A few nights after this, we were about to have Bible time, and Candie quickly got her Bible and came to find me. She said to me, “Mom! I hear read Bible now!”
Yes, you can. You can hear us read the Bible now. Thank you Lord. Good things do come in small packages!
Romans 10:17 “Consequently, faith comes from hearing the message, and the message is heard through the word of Christ.”
That was beautifully written. I love how you tied the verse in. But Baja is actually not a city in California, it’s a penninsula south of California that is Mexican territory.
Good morning guys – as an adoptive parent who suffers hearing loss after about 30 years with “normal” hearing – I can so relate!! I’m able to get by for now with bi-lateral hearing aids – but will someday probably end up with a baha – I too have learned to “lip read’ – and know all too well the frustration of not being able to wear one or both aids because of an infection. But mostly I know all too well the feeling of ‘missing out’ – because even with the aids in and working – I miss a lot!
And after all of that?
I wouldn’t trade my experience for anything. Candie – you and I have a special gift – we know the difference between having all of our senses and having one missing….and because of that….we will always be a little more sensitive to the needs of others.

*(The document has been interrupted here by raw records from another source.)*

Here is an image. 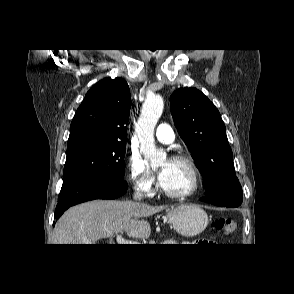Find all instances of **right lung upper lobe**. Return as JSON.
<instances>
[{
	"label": "right lung upper lobe",
	"instance_id": "cb5924a9",
	"mask_svg": "<svg viewBox=\"0 0 294 294\" xmlns=\"http://www.w3.org/2000/svg\"><path fill=\"white\" fill-rule=\"evenodd\" d=\"M131 95L122 78H105L86 94L70 126L68 144L81 141L126 144Z\"/></svg>",
	"mask_w": 294,
	"mask_h": 294
}]
</instances>
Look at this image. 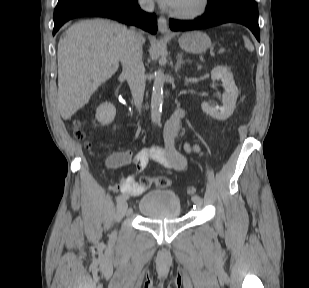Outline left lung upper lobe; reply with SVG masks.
I'll list each match as a JSON object with an SVG mask.
<instances>
[{
  "mask_svg": "<svg viewBox=\"0 0 309 288\" xmlns=\"http://www.w3.org/2000/svg\"><path fill=\"white\" fill-rule=\"evenodd\" d=\"M218 0H208V4H213L215 2H217Z\"/></svg>",
  "mask_w": 309,
  "mask_h": 288,
  "instance_id": "5c2ea615",
  "label": "left lung upper lobe"
}]
</instances>
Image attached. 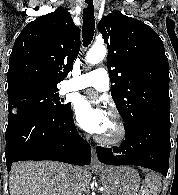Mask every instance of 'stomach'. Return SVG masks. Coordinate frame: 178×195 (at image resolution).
<instances>
[{"instance_id": "stomach-1", "label": "stomach", "mask_w": 178, "mask_h": 195, "mask_svg": "<svg viewBox=\"0 0 178 195\" xmlns=\"http://www.w3.org/2000/svg\"><path fill=\"white\" fill-rule=\"evenodd\" d=\"M106 195H138L140 177L128 166H108L98 170Z\"/></svg>"}]
</instances>
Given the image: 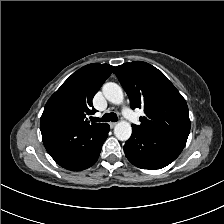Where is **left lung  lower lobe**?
Returning <instances> with one entry per match:
<instances>
[{
    "instance_id": "obj_1",
    "label": "left lung lower lobe",
    "mask_w": 224,
    "mask_h": 224,
    "mask_svg": "<svg viewBox=\"0 0 224 224\" xmlns=\"http://www.w3.org/2000/svg\"><path fill=\"white\" fill-rule=\"evenodd\" d=\"M186 142L156 133L132 128V135L125 142L127 159L142 169H160L169 165L181 153Z\"/></svg>"
}]
</instances>
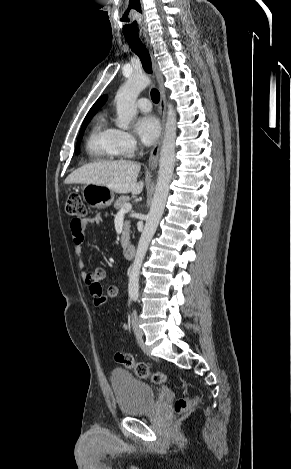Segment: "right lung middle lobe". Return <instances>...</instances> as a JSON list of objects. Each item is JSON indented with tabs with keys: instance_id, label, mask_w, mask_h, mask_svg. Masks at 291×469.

And that counts young one – you’re going to have such a wonderful life!
hugs – aus and co.
Oh bless her sweet heart!
Our little man is currently without his BAHA as well. It had to go back for repairs b/c it won’t stay on. 🙁
He says every morning, “I miss my hear aid.”

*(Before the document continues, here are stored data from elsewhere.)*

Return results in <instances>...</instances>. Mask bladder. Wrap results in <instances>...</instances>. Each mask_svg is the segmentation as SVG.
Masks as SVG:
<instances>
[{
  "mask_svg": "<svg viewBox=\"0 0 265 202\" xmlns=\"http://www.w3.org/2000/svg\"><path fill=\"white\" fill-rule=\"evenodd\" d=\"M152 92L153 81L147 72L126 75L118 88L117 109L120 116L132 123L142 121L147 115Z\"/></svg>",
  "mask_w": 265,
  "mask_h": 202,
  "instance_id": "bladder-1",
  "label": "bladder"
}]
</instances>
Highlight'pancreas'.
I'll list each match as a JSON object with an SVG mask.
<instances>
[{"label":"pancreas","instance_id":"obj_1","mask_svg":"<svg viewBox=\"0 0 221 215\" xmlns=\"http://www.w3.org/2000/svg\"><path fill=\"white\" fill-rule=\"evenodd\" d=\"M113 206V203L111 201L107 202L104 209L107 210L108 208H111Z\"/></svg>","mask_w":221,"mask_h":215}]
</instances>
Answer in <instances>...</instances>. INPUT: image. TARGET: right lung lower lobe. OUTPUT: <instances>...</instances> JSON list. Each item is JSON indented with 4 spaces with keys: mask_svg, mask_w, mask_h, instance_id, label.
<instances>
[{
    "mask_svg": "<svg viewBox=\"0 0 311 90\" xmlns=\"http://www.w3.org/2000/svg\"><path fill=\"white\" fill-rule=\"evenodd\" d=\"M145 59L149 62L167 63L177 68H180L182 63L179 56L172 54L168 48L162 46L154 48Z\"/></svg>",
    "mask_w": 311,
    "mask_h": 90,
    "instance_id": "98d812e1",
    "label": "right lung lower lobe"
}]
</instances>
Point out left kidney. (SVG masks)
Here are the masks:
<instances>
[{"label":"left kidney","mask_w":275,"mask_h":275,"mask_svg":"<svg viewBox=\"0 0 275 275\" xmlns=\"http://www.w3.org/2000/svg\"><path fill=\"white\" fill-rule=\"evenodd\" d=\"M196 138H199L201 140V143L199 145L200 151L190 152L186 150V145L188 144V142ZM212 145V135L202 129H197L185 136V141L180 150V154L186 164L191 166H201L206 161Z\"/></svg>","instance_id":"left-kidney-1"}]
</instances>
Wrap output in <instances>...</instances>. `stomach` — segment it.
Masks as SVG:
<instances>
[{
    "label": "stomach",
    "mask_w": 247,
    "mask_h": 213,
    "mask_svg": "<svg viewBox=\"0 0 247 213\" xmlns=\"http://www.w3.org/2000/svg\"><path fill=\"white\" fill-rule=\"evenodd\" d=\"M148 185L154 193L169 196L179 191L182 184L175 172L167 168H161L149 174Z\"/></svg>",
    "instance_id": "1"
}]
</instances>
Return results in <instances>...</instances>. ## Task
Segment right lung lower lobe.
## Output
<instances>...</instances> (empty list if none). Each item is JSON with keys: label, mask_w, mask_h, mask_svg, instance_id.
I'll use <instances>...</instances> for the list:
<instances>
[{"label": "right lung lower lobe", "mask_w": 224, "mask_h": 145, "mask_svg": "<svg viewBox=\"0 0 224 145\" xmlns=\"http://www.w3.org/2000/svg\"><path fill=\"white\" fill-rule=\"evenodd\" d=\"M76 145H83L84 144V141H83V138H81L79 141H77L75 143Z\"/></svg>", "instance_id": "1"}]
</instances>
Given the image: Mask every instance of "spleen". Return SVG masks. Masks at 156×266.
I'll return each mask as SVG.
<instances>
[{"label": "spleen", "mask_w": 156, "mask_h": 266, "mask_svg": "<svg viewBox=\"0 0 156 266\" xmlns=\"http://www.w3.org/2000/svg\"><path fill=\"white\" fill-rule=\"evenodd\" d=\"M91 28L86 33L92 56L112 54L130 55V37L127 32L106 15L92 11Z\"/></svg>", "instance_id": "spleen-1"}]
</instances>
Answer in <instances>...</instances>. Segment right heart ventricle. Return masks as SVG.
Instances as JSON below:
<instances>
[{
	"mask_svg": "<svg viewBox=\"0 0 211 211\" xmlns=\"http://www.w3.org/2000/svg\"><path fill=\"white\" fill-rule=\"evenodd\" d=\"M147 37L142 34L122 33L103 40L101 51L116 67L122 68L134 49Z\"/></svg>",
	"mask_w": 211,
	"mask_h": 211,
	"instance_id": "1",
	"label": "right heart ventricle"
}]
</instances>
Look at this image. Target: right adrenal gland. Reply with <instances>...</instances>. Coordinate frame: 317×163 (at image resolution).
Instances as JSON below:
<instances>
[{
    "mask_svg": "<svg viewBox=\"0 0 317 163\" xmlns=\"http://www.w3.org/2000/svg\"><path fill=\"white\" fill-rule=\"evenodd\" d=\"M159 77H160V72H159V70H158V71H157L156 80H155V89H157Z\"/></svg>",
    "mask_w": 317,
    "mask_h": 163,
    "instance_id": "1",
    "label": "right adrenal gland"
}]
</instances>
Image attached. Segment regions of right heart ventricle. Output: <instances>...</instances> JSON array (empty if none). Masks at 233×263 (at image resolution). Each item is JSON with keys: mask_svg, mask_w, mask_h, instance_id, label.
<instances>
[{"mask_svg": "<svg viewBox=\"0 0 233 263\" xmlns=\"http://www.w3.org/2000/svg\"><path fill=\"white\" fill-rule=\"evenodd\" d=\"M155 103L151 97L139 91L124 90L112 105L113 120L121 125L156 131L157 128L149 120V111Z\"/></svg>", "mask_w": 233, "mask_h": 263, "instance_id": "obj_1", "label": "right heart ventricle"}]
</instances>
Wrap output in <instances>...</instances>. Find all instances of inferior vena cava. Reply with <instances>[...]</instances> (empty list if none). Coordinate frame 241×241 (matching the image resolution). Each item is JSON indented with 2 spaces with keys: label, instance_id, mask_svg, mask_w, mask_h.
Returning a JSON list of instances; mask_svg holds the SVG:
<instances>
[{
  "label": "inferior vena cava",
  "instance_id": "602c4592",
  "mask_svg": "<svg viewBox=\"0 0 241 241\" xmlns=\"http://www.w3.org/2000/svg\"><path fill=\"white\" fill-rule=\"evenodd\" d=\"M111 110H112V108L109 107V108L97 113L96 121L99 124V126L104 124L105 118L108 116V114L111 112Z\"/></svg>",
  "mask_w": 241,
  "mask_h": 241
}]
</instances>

Awwwww. As for the yelling, yeah I get that too except it is mostly us saying, “J, you don’t need to yell. We can hear you.” He laughs and says, “I got” (translated: “I forgot”).
Thanks for sharing Laine and reminding me that J’s hearing age is just 3 months. That puts his speech in perspective (he has minimal hearing loss in his hearing ear, but he didn’t hear much if at all in China due to ear infections that they documented to us. When we got home, he couldn’t hear at all in either ear. BAHA placed and turned on in January.
Candie is a beautiful little girl! You are BLESSED!